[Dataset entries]
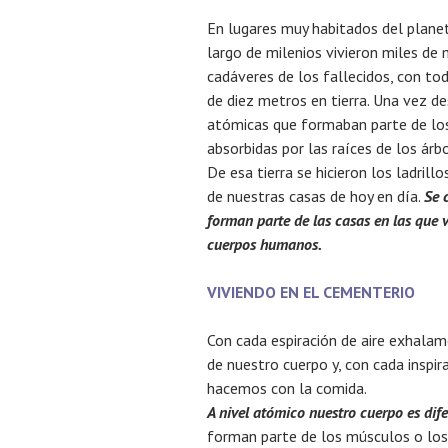
En lugares muy habitados del planet
largo de milenios vivieron miles de 
cadáveres de los fallecidos, con t
de diez metros en tierra. Una vez d
atómicas que formaban parte de los 
absorbidas por las raíces de los ár
De esa tierra se hicieron los ladril
de nuestras casas de hoy en día.
Se
forman parte de las casas en las que 
cuerpos humanos.
VIVIENDO EN EL CEMENTERIO
Con cada espiración de aire exhal
de nuestro cuerpo y, con cada inspi
hacemos con la comida.
A nivel atómico nuestro cuerpo es dif
forman parte de los músculos o los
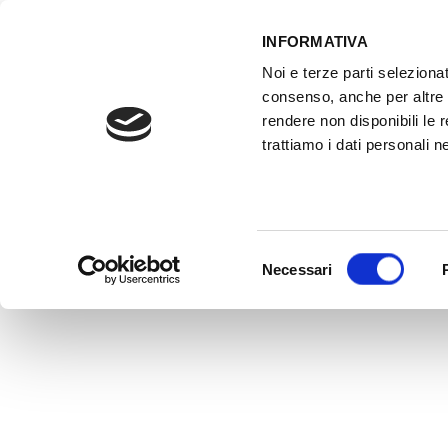
INFORMATIVA
Noi e terze parti selezionat
ACCESSO GESTIONALE
consenso, anche per altre f
rendere non disponibili le 
trattiamo i dati personali ne
HOME
ATTREZZATURE OFFICINA
FO
Selezione
Necessari
del
consenso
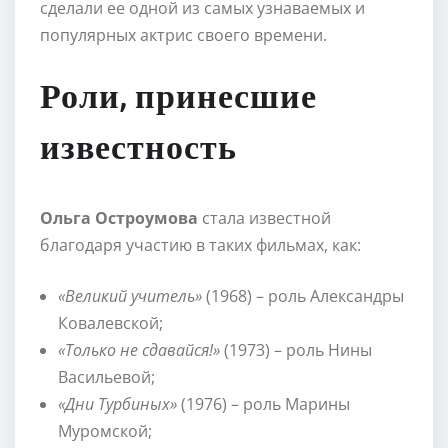
сделали ее одной из самых узнаваемых и
популярных актрис своего времени.
Роли, принесшие
известность
Ольга Остроумова
стала известной
благодаря участию в таких фильмах, как:
«Великий учитель»
(1968) – роль Александры
Ковалевской;
«Только не сдавайся!»
(1973) – роль Нины
Васильевой;
«Дни Турбиных»
(1976) – роль Марины
Муромской;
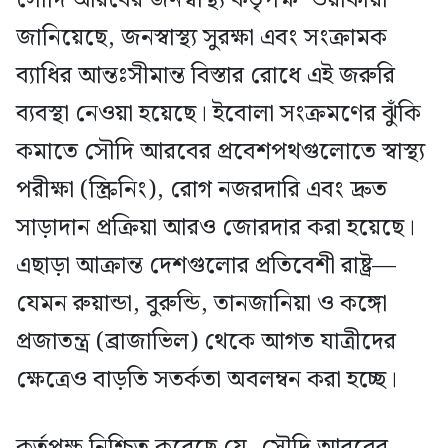
জানিয়েছে, জনস্বাস্থ্য সুরক্ষা এবং সংক্রামক
ব্যাধির আন্তঃসীমান্ত বিস্তার রোধে এই জরুরি
ব্যবস্থা নেওয়া হয়েছে। ইবোলা সংক্রমণের ঝুঁকি
কমাতে সৌদি আরবের প্রবেশপথগুলোতে স্বাস্থ্য
পরীক্ষা (স্ক্রিনিং), রোগ নজরদারি এবং দ্রুত
সাড়াদান প্রক্রিয়া আরও জোরদার করা হয়েছে।
এছাড়া আক্রান্ত দেশগুলোর প্রতিবেশী রাষ্ট্র—
যেমন রুয়ান্ডা, বুরুন্ডি, তানজানিয়া ও কঙ্গো
প্রজাতন্ত্র (ব্রাজাভিল) থেকে আগত যাত্রীদের
ক্ষেত্রেও বাড়তি সতর্কতা অবলম্বন করা হচ্ছে।
কর্তৃপক্ষ নিশ্চিত করেছে যে, সৌদি আরবের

### THE PROBLEM
Using the records above, state how many lines contain "parte"; a single number is the whole answer.

### SOLUTION TO THE EXERCISE
3